Beh, se di fronte a ciò, riuscite a dichiararvi ottimisti, vi invidio per la ciclotimia che vi ha colto e che vi consente di vivere tranquilli preoccupandovi – rispetto al futuro dei vostri figli – più per le assurdità sulla fragilità del sistema pensionistico nazionale che per il cinismo degli attuali padroni del mondo.

Cinismo, menefreghismo, disprezzo che si fondano – come sempre è stato – sull’assoluta volontà di potere dei governanti che pure la storia del ‘900 ci aveva fatto apparire come superati ma che, invece, in tempi più recenti, dopo la caduta del “muro” si sono rafforzati grazie alla mancanza di un punto di vista alternativo, condiviso da grandi masse popolari disposte ad impegnarsi per affermarlo nella società.

Il vero “capolavoro”, da questo punto di vista, è stato realizzato in Italia dove il revanscismo della classi dominanti, sposato al disarmo del maggior partito d’opposizione ha portato al potere – unico caso in occidente – un miliardario in cerca di “pace” che ha usato il “potere” come strumento per la soluzione dei suoi problemi personali (non solo giudiziari).

Poco è importato, dunque, dell’enorme conflitto di interessi del miliardario in parola a chi – tra le maglie dei vuoti costituzionali (concepita sul bicameralismo perfetto costruito con un sistema elettorale proporzionale con correzione “D’Hondt”) – è riuscito lo stesso, nonostante gli scandali, a praticare i suoi loschi ed inconfessabili traffici.
Chi oggi grida allo scandalo; al tempo scaduto; al passo indietro per il bene del paese, in questi quasi vent’anni di “regime” ha fatto finta di niente, chiudendo li occhi ad intemperanze, eccessi, goliardie, bugie, insulti, veti bulgari, leggi ad personam, pur di continuare come sempre nella storia – per dirla con il Manzoni – “con i cenci che vanno all’aria, mentre i colpi cascano sempre all’ingiù (Promessi Sposi, cap. XXIV).

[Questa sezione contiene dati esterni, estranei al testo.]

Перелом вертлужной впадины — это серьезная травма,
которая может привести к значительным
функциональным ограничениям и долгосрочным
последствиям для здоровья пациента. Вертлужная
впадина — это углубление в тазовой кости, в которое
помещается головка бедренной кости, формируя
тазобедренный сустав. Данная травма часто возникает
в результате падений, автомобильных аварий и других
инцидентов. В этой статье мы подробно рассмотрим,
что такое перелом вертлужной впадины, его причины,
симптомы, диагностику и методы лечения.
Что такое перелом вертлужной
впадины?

Quelli stessi, infatti, che oggi “propongono” ricette – tutte rigore e sacrifici – per salvare l’Italia, solo per rimanere agli ultimi 12 anni, non è che si sono stracciati le vesti più di tanto quando con: manovre, manovrine e patti di stabilità, quasi il 20 per cento del monte salari veniva trasferito ai profitti e alle rendite.

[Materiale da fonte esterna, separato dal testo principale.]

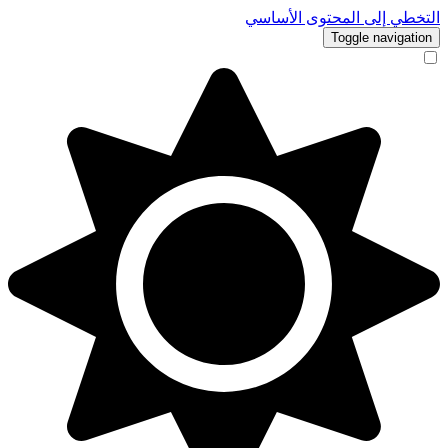
التخطي إلى المحتوى الأساسي
Toggle navigation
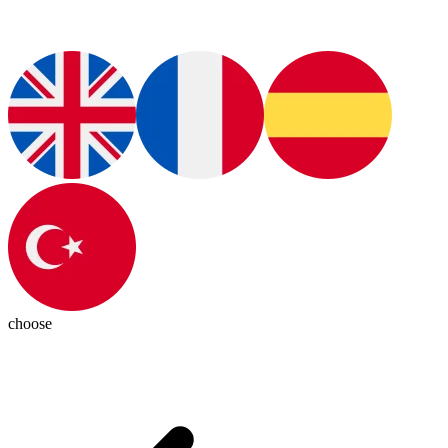
choose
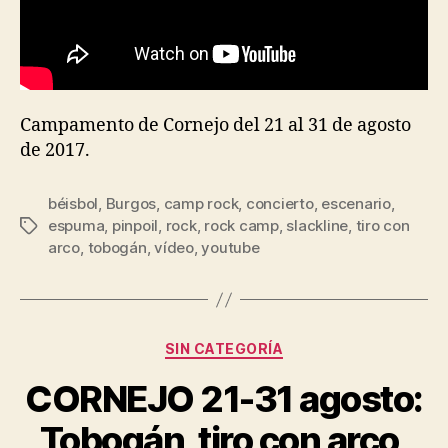
Campamento de Cornejo del 21 al 31 de agosto
de 2017.
béisbol
,
Burgos
,
camp rock
,
concierto
,
escenario
,
espuma
,
pinpoil
,
rock
,
rock camp
,
slackline
,
tiro con
arco
,
tobogán
,
vídeo
,
youtube
SIN CATEGORÍA
CORNEJO 21-31 agosto:
Tobogán, tiro con arco,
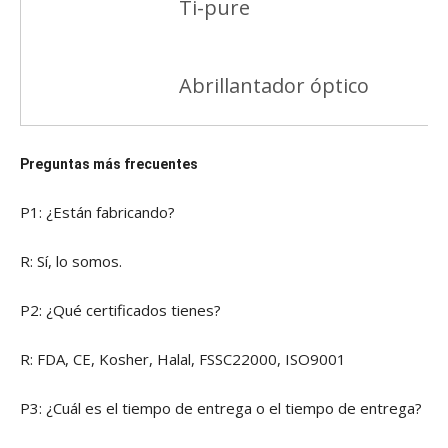
Ti-pure
Abrillantador óptico
Preguntas más frecuentes
P1: ¿Están fabricando?
R: Sí, lo somos.
P2: ¿Qué certificados tienes?
R: FDA, CE, Kosher, Halal, FSSC22000, ISO9001
P3: ¿Cuál es el tiempo de entrega o el tiempo de entrega?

La stessa “opposizione parlamentare”, oggi così attenta (e intenta) a chiedere inutilmente “un passo indietro”, nel corso di questi 17 anni ha partecipato a bicamerali; proposto riforme “bi partisan”; caldeggiato e attuato privatizzazioni e liberalizzazioni che altrove, in Europa, anche la destra si è rifiutata di realizzare. Fino ad arrivare al cinismo di alcuni dirigenti del piddì che, mentre invitavano a votare il referendum sull’acqua, già lavoravano ad un testo condiviso per la privatizzazione delle aziende pubbliche locali.

Pessimista? Certo, perché non mi si può chiedere di vedere tinto di rosa ciò, che in realtà, ha il cupo colore degli escrementi che la denuncia “circostanziata” del Presidente della CEI, l’arcivescovo di Genova, cardinal Bagnasco (ci dev’essere qualcosa di “sovversivo” nell’aria genovese), ha solo contribuito a portare alla luce e alla riflessione di tutti perché nessuno possa più dire “non ho sentito la puzza”.

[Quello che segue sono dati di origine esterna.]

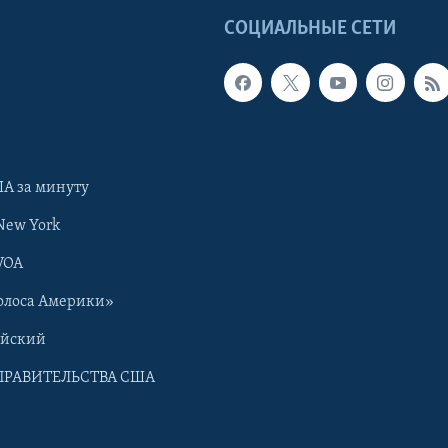
Ы
СОЦИАЛЬНЫЕ СЕТИ
А за минуту
New York
VOA
олоса Америки»
ийский
ПРАВИТЕЛЬСТВА США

Pessimista, dunque? Sicuro perché anche questa volta, chi doveva intendere ha travisato: mentendo, facendo lo “gnorri” o chiamando in correità mentre chi aveva il dovere di muovere coscienze politiche chiamandole all’indignazione e alla lotta, s’è rinchiuso nella “cittadella” dell’ennesima, quanto inutile, sfiducia parlamentare al ministro in odore di mafia, battibeccando sull’improbabile nuovo partito dei cattolici a cui, almeno fino a che gli schieramenti faranno a gara per ingraziarsele, neanche le gerarchie cattoliche più oltranziste credono più.

Pessimista? Si! Anche se ho scoperto che il numero dei pessimisti, pure in Italia, almeno tra le persone che mi stanno intorno, continua ad aumentare. …E chissà che non sia proprio questo pessimismo “informato” che contribuisca a far crescere una nuova generazione di “ribelli” carichi di buona volontà?